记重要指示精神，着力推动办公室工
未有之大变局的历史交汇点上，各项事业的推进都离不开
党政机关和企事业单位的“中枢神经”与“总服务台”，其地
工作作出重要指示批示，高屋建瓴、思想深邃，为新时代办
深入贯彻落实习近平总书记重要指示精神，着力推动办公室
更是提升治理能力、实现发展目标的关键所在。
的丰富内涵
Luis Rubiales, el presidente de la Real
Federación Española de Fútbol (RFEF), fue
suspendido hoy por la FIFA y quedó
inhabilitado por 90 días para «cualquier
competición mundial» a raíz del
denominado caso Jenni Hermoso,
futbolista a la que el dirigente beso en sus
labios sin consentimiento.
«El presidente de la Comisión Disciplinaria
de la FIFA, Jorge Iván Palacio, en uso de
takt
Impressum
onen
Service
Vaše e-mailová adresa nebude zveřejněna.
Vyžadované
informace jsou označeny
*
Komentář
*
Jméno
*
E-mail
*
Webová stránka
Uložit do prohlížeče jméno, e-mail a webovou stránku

══════

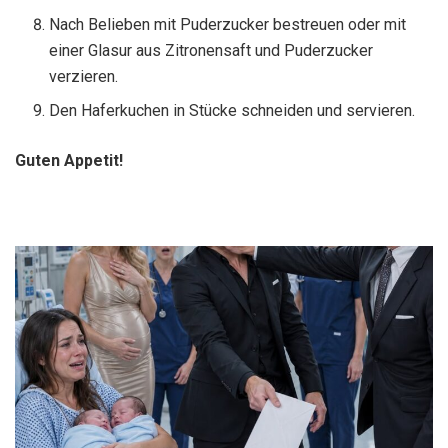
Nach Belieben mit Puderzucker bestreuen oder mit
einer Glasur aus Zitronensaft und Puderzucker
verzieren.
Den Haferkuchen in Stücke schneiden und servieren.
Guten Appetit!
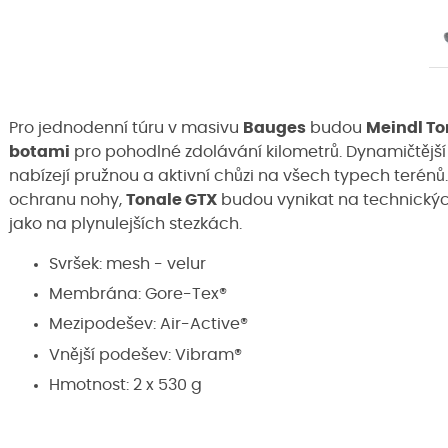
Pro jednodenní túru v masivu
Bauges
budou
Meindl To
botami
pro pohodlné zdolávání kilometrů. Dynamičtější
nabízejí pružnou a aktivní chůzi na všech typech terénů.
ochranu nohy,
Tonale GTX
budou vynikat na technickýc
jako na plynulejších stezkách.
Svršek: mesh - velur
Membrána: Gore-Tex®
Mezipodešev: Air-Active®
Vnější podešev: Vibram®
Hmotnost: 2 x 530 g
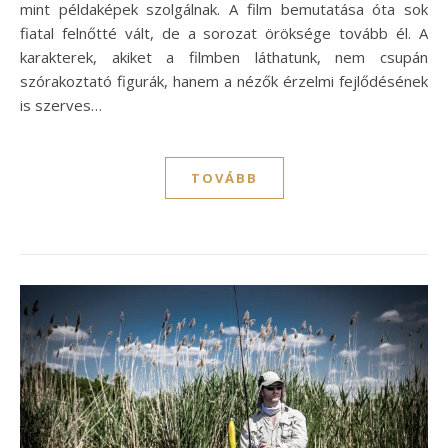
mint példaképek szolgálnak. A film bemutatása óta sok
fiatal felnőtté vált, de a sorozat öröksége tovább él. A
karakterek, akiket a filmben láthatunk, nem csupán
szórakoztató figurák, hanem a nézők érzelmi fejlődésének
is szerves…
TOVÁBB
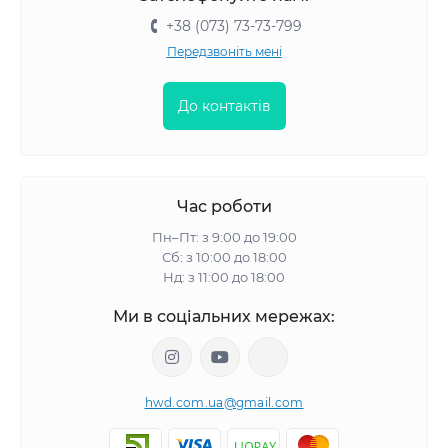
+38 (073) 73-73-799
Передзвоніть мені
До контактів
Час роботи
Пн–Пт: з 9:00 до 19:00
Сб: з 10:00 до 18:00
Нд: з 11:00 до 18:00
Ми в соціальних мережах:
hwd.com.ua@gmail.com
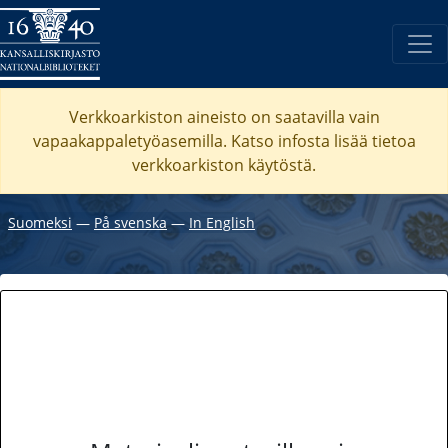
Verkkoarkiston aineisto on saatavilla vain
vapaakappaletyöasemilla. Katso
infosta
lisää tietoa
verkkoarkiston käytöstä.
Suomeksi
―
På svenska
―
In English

══════

*Instructions to follow*. Look through the listing above. Pick out each line with "Puderzucker" and copy it.

*Answer for the task*.
Nach Belieben mit Puderzucker bestreuen oder mit
einer Glasur aus Zitronensaft und Puderzucker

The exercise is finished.